Background & Motivation¶
Background: Language-guided 3D segmentation bridges geometric awareness with semantic understanding. Given a natural language prompt (e.g., "segment the tea glass"), the method must localize and segment the corresponding object in a 3D scene. Recent mainstream approaches distill 2D vision-language features, such as CLIP, into NeRF or 3DGS representations (e.g., LERF, LangSplat, OpenGaussian) or group Gaussians into instances using SAM masks.
Limitations of Prior Work: Camera coverage is limited and scenes are dynamic in real-world RGB-D data, making views naturally sparse and mutually occluded. Supervised networks rely on dense annotations and tend to misclassify "unseen or occluded" regions into known classes after training on closed sets. Self-supervised or unsupervised methods assume fixed data distributions and fail to generalize to open-vocabulary descriptions. Many RGB-D pipelines also implicitly rely on the integrity of color/depth cues; semantic reasoning collapses when these cues are missing.

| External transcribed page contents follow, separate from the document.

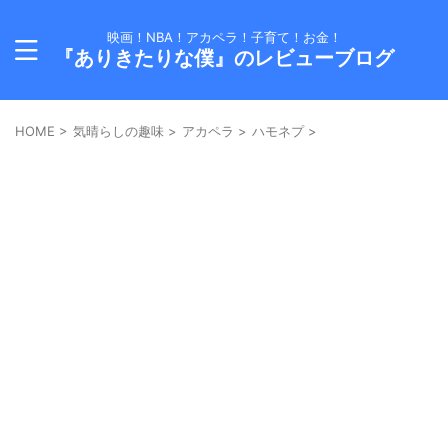
映画！NBA！アカペラ！子育て！お金！
『ありきたりな僕』のレビューブログ
HOME
>
気晴らしの趣味
>
アカペラ
>
ハモネプ
>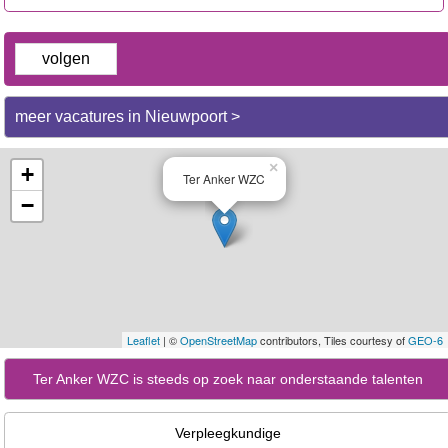
volgen
meer vacatures in Nieuwpoort >
×
+
Ter Anker WZC
−
Leaflet
| ©
OpenStreetMap
contributors, Tiles courtesy of
GEO-6
Ter Anker WZC is steeds op zoek naar onderstaande talenten
Verpleegkundige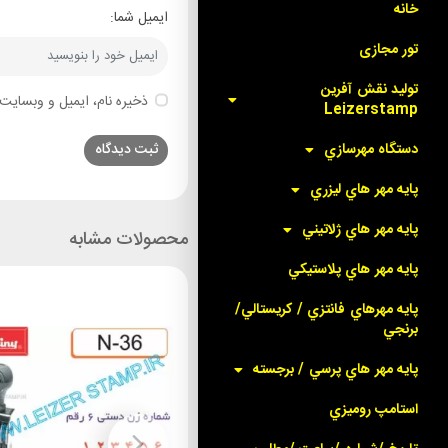
خانه
ایمیل شما:
تور مجازی
توليد نقش آفرين
ذخیره نام، ایمیل و وبسایت 
Leizerstamp
دستگاه مهرسازي
پايه مهر هاي ليزري
پايه مهر هاي ژلاتيني
محصولات مشابه
پايه مهر هاي پلاستيکي
پايه مهرهاي فانتزي / کريستالي/
برنجي
پايه مهر هاي پرسي / برجسته
استامپ روميزي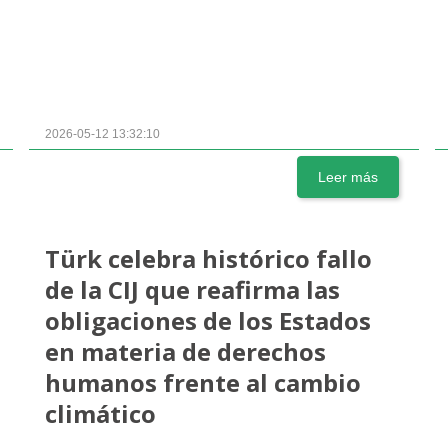
2026-05-12 13:32:10
Leer más
Türk celebra histórico fallo
de la CIJ que reafirma las
obligaciones de los Estados
en materia de derechos
humanos frente al cambio
climático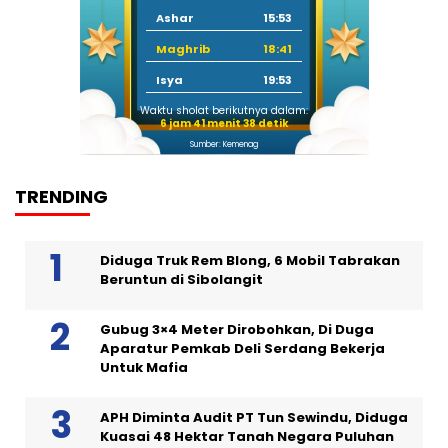
Ashar
15:53
Maghrib
18:41
Isya
19:53
Waktu sholat berikutnya dalam:
6 jam 41 menit 37 detik
Sumber: Kemenag
TRENDING
Diduga Truk Rem Blong, 6 Mobil Tabrakan
Beruntun di Sibolangit
Gubug 3×4 Meter Dirobohkan, Di Duga
Aparatur Pemkab Deli Serdang Bekerja
Untuk Mafia
APH Diminta Audit PT Tun Sewindu, Diduga
Kuasai 48 Hektar Tanah Negara Puluhan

Key Challenge: The authors attribute these failures to two entangled factors. First, partial observations lead to ambiguous feature entanglement, where small or occluded objects correspond only to sparse, low-density Gaussians that are difficult to separate from existing categories. Second, the semantic feature spaces learned by current networks are high-rank and redundant. When distribution shifts occur, the feature manifolds of different classes overlap and become unstable, amplifying errors in open-set, language-driven, or partial-view scenarios.
Goal: Under partial RGB-D observations, the goal is to discover new classes outside the predefined label space while maintaining a compact and separable feature space to segment both "visible" and "unseen" categories simultaneously.
Key Insight: 3DGS is chosen as the carrier because it is an explicit, point-based, and differentiable representation. It supports real-time rasterization and allows semantic features to be attached as Gaussian attributes, forming a continuous semantic field that inherently propagates information to unobserved regions. Building on this, two statistical and optimization tools are introduced: the Dirichlet Process for "unsupervised class discovery" and gradient low-rank constraints to "reduce redundancy and increase separability."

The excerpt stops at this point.